# Royal Oak lump?



## smokeymose (Mar 13, 2016)

I've seen references to "RO Lump" here, which I'm assuming is Royal Oak lump. I'm just just getting started in the offset smoker and am curious. What are the advantages over briquets? Home Depot here has a lot of it for $12.95 for a 20lb bag.


----------



## forluvofsmoke (Mar 13, 2016)

Hardwood lump produces far less ash than charcoal briquettes, burns hotter, and, possibly cleaner. A basket or chimney full won't last as long even with good draft control, probably due to it's lower density per volume and that it's more difficult to get a full basket/chimney with odd-sized pieces. This can be overcome by shaking the lump into the holder to settle it in tighter, if it matters that much, but you will have lots of small pieces dropping out the bottom through the grate if you shake it.

Eric


----------



## jasper7 (Mar 13, 2016)

I use lump for grillin and briquette for smokin, and I can never have too much of either on hand.  But then again Home Depots a four hour round trip, plus the ferry on and off the island. Smokem if you gotem.


----------



## joe black (Mar 13, 2016)

I use about 2/3 basket of RO lump in my offset and start it with 2/3 chimney of RO briqs.  It does burn hotter and cleaner but more important to me is a great bed of coals for a beginning.  After I have that good bed of coals, I switch over to all splits.  The briqs burn long enough to get the lump well underway.  

This method works very good for me.  I've been using it for over a year in my offset and it has given me good cooks.


----------



## b-one (Mar 13, 2016)

Also watch for sales! KBB is put on sale 2-3 times a year it will be about half the normal price. I think the dates are Memorial Day, July 4th and Labor Day IIRC.


----------



## lisa cruisngrrl (Mar 14, 2016)

With lump you only have wood.

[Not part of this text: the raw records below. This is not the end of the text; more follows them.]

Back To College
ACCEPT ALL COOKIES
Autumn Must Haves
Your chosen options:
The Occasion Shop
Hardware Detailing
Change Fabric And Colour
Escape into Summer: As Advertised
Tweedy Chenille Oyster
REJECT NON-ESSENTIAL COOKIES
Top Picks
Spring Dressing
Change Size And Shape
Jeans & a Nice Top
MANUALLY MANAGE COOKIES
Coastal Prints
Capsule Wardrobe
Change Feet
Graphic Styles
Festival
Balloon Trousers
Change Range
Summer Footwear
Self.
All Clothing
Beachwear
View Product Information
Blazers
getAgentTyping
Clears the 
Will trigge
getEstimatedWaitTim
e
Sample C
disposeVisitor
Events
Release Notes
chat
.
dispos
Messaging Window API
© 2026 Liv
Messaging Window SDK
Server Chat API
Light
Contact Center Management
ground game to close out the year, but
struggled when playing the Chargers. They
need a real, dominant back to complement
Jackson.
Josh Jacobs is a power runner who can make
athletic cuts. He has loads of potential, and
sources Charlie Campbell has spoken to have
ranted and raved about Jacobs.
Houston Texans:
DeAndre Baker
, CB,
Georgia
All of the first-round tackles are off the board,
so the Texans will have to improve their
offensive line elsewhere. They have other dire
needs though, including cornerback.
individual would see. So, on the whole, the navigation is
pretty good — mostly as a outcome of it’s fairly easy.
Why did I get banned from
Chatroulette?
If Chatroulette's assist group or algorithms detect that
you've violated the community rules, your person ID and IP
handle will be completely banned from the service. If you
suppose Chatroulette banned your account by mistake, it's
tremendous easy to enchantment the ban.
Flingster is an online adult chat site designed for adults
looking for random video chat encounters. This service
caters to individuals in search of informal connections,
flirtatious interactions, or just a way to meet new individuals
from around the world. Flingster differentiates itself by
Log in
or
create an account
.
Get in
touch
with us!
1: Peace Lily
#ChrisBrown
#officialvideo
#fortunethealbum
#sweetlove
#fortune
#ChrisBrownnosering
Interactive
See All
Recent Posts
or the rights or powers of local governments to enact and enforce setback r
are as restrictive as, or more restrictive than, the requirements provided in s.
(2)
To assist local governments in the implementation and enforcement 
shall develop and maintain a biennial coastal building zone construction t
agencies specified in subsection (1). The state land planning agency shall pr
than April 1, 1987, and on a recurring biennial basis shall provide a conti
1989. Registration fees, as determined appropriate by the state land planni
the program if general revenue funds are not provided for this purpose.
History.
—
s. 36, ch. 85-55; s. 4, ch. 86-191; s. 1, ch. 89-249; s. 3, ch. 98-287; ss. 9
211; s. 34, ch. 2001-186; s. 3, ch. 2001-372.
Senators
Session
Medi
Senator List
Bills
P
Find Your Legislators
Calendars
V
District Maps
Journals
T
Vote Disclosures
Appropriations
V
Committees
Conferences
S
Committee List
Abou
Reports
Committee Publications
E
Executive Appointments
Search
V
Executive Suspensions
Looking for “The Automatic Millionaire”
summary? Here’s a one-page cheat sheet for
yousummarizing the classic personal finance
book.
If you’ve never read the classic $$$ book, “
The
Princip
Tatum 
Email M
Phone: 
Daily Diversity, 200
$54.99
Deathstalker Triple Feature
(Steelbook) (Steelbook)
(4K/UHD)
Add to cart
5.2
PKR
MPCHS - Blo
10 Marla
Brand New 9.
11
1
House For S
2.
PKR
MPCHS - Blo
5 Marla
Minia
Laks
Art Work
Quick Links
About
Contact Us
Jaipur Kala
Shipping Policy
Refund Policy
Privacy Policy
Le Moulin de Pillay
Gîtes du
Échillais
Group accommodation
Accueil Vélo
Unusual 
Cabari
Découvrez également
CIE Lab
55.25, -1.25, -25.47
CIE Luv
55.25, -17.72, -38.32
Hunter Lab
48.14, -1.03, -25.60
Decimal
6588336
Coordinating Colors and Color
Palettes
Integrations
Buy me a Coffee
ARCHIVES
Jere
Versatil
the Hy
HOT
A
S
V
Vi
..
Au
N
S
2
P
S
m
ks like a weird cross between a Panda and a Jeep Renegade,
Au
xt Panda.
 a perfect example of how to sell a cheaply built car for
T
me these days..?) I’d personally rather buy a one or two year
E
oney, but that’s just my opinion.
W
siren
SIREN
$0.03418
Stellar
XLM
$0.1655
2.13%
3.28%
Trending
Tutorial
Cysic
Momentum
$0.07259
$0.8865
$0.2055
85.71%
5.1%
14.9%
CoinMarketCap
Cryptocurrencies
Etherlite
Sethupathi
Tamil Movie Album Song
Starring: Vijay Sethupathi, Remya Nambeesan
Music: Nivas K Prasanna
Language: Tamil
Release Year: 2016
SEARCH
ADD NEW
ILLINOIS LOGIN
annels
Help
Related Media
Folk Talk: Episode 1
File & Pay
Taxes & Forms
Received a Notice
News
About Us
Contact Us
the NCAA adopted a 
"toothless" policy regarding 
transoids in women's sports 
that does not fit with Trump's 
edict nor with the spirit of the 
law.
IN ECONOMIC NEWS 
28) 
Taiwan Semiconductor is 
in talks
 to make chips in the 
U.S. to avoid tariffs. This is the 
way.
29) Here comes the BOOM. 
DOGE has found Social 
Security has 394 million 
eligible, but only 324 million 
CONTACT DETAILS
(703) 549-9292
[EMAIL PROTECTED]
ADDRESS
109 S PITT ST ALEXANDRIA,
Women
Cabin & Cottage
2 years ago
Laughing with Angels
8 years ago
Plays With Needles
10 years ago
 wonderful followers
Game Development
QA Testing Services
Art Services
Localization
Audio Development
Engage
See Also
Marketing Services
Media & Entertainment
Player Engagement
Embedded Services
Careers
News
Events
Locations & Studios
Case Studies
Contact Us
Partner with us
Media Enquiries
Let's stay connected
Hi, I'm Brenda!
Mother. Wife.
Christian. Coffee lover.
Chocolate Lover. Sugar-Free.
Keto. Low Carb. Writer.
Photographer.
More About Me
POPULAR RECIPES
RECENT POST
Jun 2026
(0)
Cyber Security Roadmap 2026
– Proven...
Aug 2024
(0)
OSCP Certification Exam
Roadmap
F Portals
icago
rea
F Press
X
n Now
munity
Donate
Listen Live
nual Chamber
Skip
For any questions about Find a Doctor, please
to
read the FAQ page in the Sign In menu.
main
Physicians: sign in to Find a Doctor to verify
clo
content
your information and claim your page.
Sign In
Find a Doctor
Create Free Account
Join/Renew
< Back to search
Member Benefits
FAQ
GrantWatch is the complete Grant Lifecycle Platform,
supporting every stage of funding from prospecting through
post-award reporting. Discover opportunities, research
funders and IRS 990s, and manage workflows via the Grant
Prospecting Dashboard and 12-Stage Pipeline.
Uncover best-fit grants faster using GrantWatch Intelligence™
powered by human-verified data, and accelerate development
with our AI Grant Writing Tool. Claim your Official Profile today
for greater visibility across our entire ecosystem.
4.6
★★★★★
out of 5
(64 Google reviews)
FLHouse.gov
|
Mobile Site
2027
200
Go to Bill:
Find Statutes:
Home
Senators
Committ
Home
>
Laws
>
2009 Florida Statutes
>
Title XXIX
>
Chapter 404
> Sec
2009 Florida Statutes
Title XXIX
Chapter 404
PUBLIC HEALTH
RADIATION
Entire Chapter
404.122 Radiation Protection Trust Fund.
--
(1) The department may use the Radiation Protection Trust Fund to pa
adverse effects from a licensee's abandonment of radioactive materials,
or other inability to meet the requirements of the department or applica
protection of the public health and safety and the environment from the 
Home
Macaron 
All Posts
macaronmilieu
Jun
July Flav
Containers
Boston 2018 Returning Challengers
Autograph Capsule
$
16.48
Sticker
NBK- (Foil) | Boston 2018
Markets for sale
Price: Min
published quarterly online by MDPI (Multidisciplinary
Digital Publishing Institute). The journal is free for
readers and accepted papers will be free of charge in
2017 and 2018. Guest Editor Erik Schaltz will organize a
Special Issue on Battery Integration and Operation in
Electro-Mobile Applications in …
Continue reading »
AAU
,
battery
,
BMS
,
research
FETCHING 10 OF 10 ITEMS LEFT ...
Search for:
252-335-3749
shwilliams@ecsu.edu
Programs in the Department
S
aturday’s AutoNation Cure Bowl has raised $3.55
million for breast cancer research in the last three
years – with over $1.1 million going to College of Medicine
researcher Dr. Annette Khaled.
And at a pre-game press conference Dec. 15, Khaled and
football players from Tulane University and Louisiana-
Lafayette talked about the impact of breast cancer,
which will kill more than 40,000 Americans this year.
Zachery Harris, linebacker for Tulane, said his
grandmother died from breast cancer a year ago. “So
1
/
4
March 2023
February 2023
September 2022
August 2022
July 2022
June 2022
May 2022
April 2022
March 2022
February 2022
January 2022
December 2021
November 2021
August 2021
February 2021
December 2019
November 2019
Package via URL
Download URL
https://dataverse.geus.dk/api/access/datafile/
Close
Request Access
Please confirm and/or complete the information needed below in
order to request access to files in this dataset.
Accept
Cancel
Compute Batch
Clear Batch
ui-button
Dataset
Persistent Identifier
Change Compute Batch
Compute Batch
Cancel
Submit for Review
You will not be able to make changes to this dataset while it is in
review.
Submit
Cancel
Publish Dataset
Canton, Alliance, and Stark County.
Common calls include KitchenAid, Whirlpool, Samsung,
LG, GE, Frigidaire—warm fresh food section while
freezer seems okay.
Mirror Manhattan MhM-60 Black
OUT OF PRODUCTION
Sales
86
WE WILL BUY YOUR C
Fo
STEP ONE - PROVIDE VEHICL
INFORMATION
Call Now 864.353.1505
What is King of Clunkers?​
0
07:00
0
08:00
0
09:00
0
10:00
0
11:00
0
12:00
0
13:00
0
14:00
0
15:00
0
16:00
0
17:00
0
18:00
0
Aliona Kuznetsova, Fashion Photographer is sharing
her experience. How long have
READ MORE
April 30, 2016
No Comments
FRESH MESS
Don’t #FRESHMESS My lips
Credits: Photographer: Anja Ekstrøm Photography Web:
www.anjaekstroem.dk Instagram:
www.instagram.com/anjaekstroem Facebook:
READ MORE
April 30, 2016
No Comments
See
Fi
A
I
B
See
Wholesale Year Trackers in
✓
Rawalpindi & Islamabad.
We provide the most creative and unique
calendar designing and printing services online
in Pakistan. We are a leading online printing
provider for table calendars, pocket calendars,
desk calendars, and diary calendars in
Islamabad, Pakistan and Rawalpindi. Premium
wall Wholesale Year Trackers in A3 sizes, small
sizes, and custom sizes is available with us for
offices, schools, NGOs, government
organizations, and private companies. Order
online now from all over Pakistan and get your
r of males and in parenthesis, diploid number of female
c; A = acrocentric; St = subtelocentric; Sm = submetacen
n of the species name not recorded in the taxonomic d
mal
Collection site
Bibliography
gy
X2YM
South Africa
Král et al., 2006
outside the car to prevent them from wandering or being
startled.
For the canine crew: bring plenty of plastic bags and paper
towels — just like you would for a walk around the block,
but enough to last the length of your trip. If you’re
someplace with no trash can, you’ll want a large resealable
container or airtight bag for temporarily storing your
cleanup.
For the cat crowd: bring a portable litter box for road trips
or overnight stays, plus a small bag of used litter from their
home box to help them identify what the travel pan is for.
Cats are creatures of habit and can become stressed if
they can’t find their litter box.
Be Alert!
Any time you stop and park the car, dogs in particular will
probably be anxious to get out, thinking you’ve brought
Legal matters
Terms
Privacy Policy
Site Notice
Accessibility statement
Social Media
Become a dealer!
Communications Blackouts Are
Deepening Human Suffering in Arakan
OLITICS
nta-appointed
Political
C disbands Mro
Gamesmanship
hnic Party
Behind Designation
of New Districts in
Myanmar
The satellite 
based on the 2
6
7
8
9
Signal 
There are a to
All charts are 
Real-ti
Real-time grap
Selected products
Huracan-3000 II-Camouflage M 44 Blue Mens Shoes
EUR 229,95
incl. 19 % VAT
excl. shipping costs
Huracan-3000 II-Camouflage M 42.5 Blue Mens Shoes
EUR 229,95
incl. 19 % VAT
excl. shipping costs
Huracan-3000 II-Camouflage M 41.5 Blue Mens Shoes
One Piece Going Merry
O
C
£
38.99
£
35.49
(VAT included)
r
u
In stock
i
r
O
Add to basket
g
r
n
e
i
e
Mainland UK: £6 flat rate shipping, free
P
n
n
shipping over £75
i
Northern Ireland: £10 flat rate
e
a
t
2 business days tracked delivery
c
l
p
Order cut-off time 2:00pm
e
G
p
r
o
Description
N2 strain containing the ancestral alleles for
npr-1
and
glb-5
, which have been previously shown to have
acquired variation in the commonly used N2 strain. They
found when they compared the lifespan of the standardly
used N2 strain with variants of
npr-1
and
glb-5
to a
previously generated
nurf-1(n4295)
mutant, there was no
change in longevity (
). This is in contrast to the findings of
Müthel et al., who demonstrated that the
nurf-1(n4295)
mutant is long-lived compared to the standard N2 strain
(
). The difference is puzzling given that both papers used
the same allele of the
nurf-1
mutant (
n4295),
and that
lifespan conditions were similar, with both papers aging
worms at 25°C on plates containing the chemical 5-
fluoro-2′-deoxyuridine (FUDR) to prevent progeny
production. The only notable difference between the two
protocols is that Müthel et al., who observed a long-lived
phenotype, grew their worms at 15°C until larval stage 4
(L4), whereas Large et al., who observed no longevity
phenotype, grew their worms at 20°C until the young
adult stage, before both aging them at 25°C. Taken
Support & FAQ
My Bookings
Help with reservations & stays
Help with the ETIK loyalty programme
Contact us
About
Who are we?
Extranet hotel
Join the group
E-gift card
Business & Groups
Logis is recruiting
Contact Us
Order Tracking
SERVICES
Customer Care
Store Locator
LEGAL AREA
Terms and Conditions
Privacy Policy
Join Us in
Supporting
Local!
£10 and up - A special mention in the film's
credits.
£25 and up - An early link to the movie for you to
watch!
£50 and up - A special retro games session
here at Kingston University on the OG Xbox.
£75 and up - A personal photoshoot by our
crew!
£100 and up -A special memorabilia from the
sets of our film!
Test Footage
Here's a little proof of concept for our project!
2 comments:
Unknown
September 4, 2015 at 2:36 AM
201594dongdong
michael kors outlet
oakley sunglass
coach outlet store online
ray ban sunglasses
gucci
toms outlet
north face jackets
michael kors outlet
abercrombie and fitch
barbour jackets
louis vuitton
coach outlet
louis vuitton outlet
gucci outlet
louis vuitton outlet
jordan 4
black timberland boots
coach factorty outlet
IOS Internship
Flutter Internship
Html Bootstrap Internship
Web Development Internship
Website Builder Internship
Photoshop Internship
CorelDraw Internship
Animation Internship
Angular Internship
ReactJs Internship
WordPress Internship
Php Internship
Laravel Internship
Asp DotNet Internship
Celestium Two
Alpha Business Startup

With briquettes you have a binder to keep the charcoal dust together. Someone told me that some other things like coal dust can be added, not sure that is true. When we were using our cheap tin master chef smoker it was a fight to get temps up and keep temps for a long time, briquettes were easier. Now that we have a kamado style Akorn we have to fight to keep temps down using lump. I find with the Akorn the food tastes less like charcoal and has a milder smoked flavour.


----------